La croissance économique de 4.3% pour l’exercice passé aurait pu être plus élevée sans le passage de Sandy en début d’exercice et sans ces manifestations de rues de l’opposition qui ont envoyé de mauvais signaux aux investisseurs étrangers. Peut-être aussi, si on n’avait pas eu ces manifestations, « les dérives dictatoriales » du Président Martelly auraient pris corps, qu’on n’aurait pas la loi électorale votée au cours de cette année 2013. De toute manière, ce taux de croissance du en partie à une augmentation du taux de croissance du secteur agricole (4.6%) témoigne d’un bon regain de l’activité économique à travers la majorité des secteurs du pays. On pourrait encore faire mieux si on se référait à l’ensemble de  mes recommandations faites l’année dernière à pareille époque aux divers acteurs de la vie nationale tels le Pouvoir Exécutif, le Pouvoir Législatif, le Pouvoir Judiciaire, les Collectivités Territoriales, la Société Civile et la Communauté Internationale et auxquels il faut ajouter les partis politiques. Mon article du mois dernier, Entente ou Déchoucage penche beaucoup plus pour une entente entre nous (réf. http://jrjean-noel.blogspot.com/2013/11/haiti-dechoucage-ou-entente.html).
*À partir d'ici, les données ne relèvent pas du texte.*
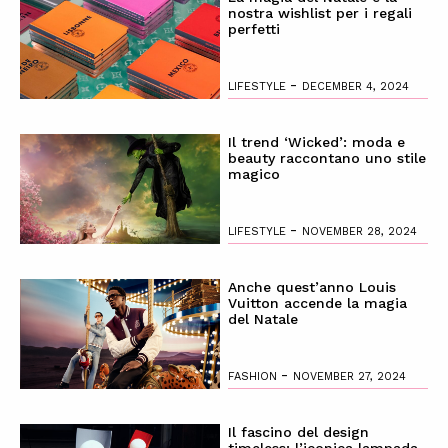
nostra wishlist per i regali
perfetti
-
LIFESTYLE
DECEMBER 4, 2024
Il trend ‘Wicked’: moda e
beauty raccontano uno stile
magico
-
LIFESTYLE
NOVEMBER 28, 2024
Anche quest’anno Louis
Vuitton accende la magia
del Natale
-
FASHION
NOVEMBER 27, 2024
Il fascino del design
timeless: l’iconica lampada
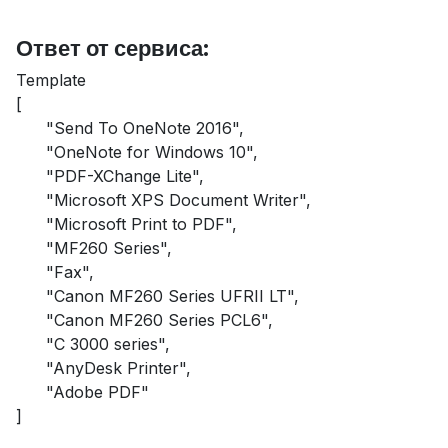
Ответ от сервиса:
Template
[
​"Send To OneNote 2016",
​"OneNote for Windows 10",
​"PDF-XChange Lite",
​"Microsoft XPS Document Writer",
​"Microsoft Print to PDF",
​"MF260 Series",
​"Fax",
​"Canon MF260 Series UFRII LT",
​"Canon MF260 Series PCL6",
​"C 3000 series",
​"AnyDesk Printer",
​"Adobe PDF"
]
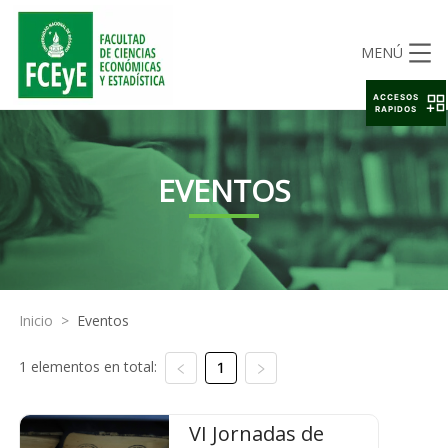
MENÚ
ACCESOS
RAPIDOS
EVENTOS
Inicio
>
Eventos
1 elementos en total:
1
VI Jornadas de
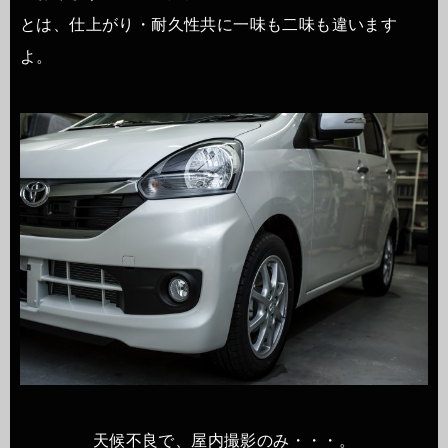
とは、仕上がり・耐久性共に一味も二味も違います
よ。
天候不良で、屋内撮影のみ・・・。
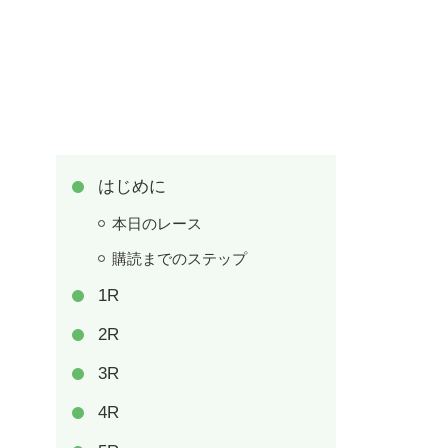
はじめに
本日のレース
購読までのステップ
1R
2R
3R
4R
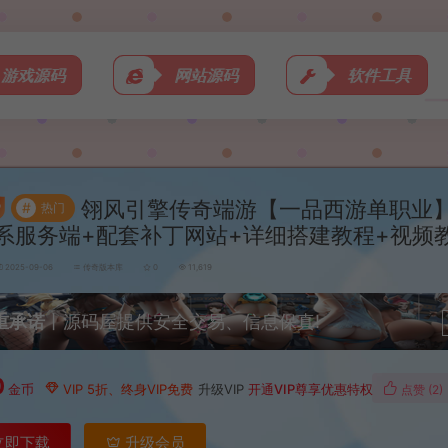
游戏源码
网站源码
软件工具
翎风引擎传奇端游【一品西游单职业
#
热门
N系服务端+配套补丁网站+详细搭建教程+视频
2025-09-06
传奇版本库
0
11,619
重承诺
丨源码屋提供安全交易、信息保真!
0
金币
VIP 5折、终身VIP免费
升级VIP
开通VIP尊享优惠特权
点赞 (
2
)
立即下载
升级会员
Ce matin, en écoutant la rubrique « Invité du Jour » de Radio Vision 2000, conduite par Marie Lucie Bonhomme, on sent que le manque d’information et de formation aussi pousse les gens à des positions extrêmes  qui ne nous mèneront nulle part. Puisse cet article leur faire comprendre que la croissance économique a besoin de paix et d’harmonie pour s’obtenir et que les effets de la croissances doivent être équitablement répartis pour réduire les écarts entre riches et pauvres en vue d’aboutir à ce développement pour lequel on se bat tous, tout au moins ceux qui aiment charnellement ce coin de terre, Haïti.


Mais pour cela, il nous faudra bien gérer 2014, nous entendre sur le plan politique dans le cadre d’une grande concertation inter haïtienne, bien investir le peu de moyens dont nous disposons,  bien gérer les risques liés aux éventuelles catastrophes naturelles, investir dans la protection de l’environnement et dans l’agriculture (budget agricole= 10% budget global), avoir une politique de contrôle de naissance avec un taux de croissance de population à long terme autour de 1%, tout en visant un taux de croissance soutenue de l’économie supérieur à 10% sur une période d’au moins 10 ans. Le développement du pays sera au bout de ce sacrifice collectif. Dans le cas d’un déchoucage de l’administration actuelle, 2014 retarderait notre développement d’au moins une vingtaine d’années. Alors, choisissons ensemble et sans contraintes une entente nationale non pour le développement de  nos petits clans respectifs mais pour le développement durable d’Haïti! 

1 commentaire:

Anonyme a dit…

Les grands absents dans cet article pour 2013:

1. Le taux de chomage, a-t-il regresse ou augmente?

2. Le taux de production energetique + or -?

3. Le renforcement de l'etat de droit, necessaire pour attirer les investissements etrangers, + ou -?

4. La transparence administrative, + ou -?

5. La securite publique + ou -?

6. La confiance general en le gouvernement, + ou -?